▶ EXERCISE
Beneath this instruction is a block of data; output from it exactly the lines that run from the one containing "regelmäßiger Anwendung." through the one containing "Ja, CBG und", inclusive.

START WORKING DATA

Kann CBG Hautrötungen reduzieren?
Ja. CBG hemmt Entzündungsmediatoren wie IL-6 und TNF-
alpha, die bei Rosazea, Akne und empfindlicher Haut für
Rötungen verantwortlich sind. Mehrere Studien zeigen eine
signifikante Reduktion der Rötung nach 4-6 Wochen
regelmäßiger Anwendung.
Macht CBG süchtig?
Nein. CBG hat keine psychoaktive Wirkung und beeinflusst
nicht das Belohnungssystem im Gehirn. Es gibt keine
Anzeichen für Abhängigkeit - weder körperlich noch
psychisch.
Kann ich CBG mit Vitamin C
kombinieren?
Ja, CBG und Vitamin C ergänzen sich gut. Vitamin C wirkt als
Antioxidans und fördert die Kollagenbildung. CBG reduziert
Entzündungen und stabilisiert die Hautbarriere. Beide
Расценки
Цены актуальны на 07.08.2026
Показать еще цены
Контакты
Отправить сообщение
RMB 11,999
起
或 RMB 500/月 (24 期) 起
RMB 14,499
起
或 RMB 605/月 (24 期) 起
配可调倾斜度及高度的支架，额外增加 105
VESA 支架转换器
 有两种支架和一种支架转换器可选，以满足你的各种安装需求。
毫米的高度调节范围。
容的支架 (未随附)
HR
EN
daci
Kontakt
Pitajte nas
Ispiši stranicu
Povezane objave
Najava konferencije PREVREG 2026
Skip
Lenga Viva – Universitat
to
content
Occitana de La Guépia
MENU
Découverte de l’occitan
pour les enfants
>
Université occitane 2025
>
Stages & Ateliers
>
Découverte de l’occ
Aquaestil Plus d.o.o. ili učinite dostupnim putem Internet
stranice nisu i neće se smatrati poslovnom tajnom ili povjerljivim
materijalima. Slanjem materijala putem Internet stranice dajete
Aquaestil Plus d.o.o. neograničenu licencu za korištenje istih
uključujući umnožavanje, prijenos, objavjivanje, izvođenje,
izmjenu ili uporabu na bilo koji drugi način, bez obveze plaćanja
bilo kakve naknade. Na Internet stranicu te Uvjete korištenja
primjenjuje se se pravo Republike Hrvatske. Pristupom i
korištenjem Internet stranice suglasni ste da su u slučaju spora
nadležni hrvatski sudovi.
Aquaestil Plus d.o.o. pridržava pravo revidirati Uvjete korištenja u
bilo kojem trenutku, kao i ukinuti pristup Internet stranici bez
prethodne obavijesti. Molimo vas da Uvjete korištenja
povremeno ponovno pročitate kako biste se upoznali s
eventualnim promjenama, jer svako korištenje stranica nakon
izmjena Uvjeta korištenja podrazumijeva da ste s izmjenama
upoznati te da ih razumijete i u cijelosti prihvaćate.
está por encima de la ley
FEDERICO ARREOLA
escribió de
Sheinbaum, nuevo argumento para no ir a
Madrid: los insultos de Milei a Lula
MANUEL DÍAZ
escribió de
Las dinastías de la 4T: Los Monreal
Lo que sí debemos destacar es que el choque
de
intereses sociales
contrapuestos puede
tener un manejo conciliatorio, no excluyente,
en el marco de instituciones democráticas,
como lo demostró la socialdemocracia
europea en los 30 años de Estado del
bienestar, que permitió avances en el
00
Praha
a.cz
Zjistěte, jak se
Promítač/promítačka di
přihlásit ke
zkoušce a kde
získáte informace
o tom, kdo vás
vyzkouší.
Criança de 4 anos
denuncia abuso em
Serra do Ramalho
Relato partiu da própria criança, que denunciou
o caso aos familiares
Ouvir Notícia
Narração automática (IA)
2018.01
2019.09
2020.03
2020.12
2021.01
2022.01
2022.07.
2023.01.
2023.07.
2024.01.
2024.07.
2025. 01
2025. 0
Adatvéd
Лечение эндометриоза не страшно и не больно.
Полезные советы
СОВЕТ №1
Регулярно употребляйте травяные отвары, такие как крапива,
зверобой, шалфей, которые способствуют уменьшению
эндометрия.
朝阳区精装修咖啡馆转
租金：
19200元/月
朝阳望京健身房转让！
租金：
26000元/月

END WORKING DATA

▶ OUTPUT
regelmäßiger Anwendung.
Macht CBG süchtig?
Nein. CBG hat keine psychoaktive Wirkung und beeinflusst
nicht das Belohnungssystem im Gehirn. Es gibt keine
Anzeichen für Abhängigkeit - weder körperlich noch
psychisch.
Kann ich CBG mit Vitamin C
kombinieren?
Ja, CBG und Vitamin C ergänzen sich gut. Vitamin C wirkt als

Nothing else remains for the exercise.